Integrating label propagation with graph convolutional networks for recommendation

Currently, graph convolutional networks (GCN) have achieved significant progress in recommender systems, due to its remarkable capability on representation learning and the ability to integrate complex auxiliary information. However, the graph convolution operation is prone to cause over-smoothing due to the use of the graph Laplacian operator, so that the node embeddings become very similar after the multi-layer graph convolution, which leads to a decrease in recommendation performance.
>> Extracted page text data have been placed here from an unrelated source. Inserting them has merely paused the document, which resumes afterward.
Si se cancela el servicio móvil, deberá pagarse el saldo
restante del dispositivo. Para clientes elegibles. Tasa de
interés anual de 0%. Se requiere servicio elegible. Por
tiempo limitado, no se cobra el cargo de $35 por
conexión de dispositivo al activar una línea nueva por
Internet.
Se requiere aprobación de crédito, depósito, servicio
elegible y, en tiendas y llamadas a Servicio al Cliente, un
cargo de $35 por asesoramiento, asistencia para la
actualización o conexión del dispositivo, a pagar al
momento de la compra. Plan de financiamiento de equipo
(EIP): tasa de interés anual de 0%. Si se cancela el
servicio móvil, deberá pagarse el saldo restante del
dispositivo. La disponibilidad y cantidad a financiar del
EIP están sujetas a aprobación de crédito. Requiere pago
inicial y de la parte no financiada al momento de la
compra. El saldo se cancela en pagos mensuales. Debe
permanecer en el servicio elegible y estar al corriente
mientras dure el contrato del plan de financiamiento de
The recently proposed model based on simplified GCN can relieve this issue to a certain extent; however, they still only design the model from the viewpoint of GCN. Inspired by the recent developments of label propagation algorithms (LPA), in this paper, we propose a new recommender model that unifies graph convolutional networks and label propagation algorithms. Specifically, we utilize the GCN to build a basic recommendation prediction model, and unify the LPA to provide regularization of training edge weights, which has been proven to effectively alleviate the over-smoothing problem. In addition, we introduce an attention network to capture the attention weight of each user-item pair, which takes into account the fact that users attach different degrees of importance to various relationships of items. Extensive experiments on three real-world datasets demonstrate that the proposed algorithm has a significant improvement over other state-of-the-art recommendation algorithms.